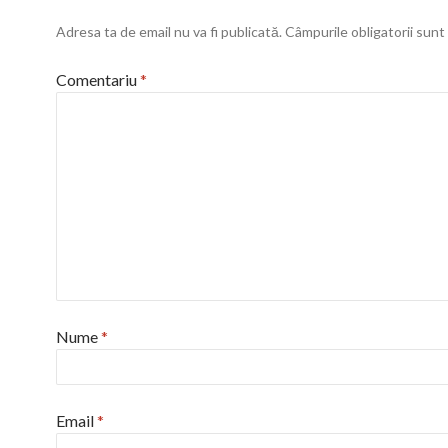
Adresa ta de email nu va fi publicată.
Câmpurile obligatorii sun
Comentariu
*
Nume
*
Email
*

▸ **Action item**: Retype all records exactly as shown above, images excluded.

▸ **Answer to the problem**:
Adresa ta de email nu va fi publicată.
Câmpurile obligatorii sun
Comentariu
*
Nume
*
Email
*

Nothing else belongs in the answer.